Track experts from the International Bobsleigh and Skeleton Federation and International Luge Federation as well as coaches, assessed its compliance with international racing standards.
In the initial, or 'pre-homologation', test runs, 60 athletes from 12 nations tested the 1,730-metre track - a redesign of the 1920s original with 16 curves.
"It's just fantastic to see the track in such good shape," IBSF President Ivo Ferriani said in a statement on Friday.
"We all know that the time frame for the reconstruction was very tight and ambitious.
"The feedback we have received from our technical experts, the coaches and athletes on site this week has been very positive," he added.

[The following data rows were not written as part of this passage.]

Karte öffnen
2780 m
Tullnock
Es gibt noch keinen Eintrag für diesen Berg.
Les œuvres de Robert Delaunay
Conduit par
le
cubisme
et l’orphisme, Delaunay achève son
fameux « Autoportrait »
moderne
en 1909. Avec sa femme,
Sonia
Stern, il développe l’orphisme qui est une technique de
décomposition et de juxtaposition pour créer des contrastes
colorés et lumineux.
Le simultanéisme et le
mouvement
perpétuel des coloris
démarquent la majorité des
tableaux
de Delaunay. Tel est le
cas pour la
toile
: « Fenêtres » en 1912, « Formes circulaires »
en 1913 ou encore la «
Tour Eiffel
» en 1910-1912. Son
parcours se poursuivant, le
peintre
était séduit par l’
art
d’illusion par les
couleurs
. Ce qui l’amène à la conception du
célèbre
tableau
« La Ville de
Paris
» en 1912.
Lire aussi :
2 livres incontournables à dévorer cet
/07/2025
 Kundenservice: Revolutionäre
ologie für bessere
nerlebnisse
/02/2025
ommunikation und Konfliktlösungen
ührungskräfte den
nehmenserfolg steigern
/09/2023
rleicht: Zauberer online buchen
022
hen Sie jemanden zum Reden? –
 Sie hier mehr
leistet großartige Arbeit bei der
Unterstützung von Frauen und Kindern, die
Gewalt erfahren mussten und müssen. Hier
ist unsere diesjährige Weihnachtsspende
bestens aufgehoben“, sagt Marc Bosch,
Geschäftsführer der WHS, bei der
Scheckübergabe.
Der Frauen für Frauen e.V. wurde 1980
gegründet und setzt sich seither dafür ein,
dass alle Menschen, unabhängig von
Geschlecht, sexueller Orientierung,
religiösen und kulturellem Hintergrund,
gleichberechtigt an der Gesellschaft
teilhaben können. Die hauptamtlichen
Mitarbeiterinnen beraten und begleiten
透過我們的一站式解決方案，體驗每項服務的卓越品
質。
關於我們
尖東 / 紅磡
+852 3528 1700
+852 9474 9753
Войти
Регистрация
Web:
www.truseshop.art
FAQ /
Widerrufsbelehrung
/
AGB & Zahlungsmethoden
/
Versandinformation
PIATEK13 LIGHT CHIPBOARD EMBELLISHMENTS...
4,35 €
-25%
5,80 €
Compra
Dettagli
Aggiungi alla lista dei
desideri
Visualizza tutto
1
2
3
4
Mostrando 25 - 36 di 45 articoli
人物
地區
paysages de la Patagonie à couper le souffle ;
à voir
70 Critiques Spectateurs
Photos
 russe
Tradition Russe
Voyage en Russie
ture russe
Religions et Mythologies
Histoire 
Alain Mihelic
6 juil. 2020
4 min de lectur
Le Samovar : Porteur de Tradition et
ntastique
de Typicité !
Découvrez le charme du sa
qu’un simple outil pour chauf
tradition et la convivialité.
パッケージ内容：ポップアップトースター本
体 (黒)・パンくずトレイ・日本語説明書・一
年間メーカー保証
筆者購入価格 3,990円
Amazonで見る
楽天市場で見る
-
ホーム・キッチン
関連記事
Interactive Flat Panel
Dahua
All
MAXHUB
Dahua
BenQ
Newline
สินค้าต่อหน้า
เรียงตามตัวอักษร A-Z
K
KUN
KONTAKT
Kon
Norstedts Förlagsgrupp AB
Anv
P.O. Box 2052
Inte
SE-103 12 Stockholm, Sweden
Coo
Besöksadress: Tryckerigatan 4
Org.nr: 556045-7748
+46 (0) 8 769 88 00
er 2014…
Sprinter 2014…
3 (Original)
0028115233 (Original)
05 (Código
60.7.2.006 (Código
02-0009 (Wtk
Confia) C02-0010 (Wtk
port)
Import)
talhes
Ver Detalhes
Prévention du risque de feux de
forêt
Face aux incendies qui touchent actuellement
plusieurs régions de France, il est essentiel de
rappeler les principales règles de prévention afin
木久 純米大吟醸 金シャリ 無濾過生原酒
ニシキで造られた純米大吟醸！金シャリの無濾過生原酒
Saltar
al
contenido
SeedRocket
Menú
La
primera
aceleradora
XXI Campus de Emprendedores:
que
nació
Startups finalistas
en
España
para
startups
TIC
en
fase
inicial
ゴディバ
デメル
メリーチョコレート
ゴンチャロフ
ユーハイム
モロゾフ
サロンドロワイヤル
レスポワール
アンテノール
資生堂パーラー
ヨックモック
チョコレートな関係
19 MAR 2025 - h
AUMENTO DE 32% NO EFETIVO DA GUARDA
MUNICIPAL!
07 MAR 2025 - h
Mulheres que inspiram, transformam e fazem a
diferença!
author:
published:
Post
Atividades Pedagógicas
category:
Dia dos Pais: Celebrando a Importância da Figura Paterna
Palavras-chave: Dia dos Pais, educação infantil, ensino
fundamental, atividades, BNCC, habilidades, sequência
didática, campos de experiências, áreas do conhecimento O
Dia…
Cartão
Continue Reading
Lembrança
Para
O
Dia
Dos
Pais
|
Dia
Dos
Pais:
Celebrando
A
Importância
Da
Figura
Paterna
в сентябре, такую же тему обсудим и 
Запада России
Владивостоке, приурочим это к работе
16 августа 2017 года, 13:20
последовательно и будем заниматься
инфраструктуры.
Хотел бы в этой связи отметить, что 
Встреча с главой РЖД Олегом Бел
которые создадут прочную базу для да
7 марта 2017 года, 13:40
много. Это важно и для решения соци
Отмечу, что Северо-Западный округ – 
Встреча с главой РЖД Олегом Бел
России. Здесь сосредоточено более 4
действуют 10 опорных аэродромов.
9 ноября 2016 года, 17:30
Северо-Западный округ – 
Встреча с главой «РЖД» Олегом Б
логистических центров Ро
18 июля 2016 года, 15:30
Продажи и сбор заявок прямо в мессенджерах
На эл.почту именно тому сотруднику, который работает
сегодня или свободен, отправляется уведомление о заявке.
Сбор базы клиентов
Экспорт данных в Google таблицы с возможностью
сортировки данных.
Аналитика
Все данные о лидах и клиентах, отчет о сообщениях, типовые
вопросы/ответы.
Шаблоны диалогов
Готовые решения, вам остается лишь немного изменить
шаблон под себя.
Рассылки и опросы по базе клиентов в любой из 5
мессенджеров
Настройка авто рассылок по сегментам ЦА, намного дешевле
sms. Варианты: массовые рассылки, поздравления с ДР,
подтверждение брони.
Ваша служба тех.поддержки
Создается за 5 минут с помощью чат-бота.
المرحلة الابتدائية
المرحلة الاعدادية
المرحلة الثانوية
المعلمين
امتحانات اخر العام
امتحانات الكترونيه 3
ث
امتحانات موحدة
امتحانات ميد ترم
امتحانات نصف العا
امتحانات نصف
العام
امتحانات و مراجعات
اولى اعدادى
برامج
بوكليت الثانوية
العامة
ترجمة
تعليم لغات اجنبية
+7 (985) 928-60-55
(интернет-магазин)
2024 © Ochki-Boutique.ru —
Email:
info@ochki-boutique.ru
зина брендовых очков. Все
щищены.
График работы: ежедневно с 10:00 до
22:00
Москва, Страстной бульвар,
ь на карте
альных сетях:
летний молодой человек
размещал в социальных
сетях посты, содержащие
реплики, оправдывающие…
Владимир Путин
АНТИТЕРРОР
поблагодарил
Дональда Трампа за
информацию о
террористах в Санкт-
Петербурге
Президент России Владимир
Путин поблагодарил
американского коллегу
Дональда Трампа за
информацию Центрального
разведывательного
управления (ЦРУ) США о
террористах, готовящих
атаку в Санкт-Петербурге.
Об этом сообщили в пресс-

Italian skeleton athlete Mattia Gaspari, a Cortina native, was the first to test the track after its inauguration on Tuesday. Athletes from Team USA, including five-times world champion and Olympic medallist Kaillie Humphries, also tried it.
The completion of the roof and ancillary installations is scheduled for November, before final tests before it is handed over to the organisers of the February 6-22 Games.
Lake Placid in the U.S. has been chosen as Plan B for next year in case something happens to the schedule of the sliding centre project, although the International Olympic Committee said in January that it will be finished on time.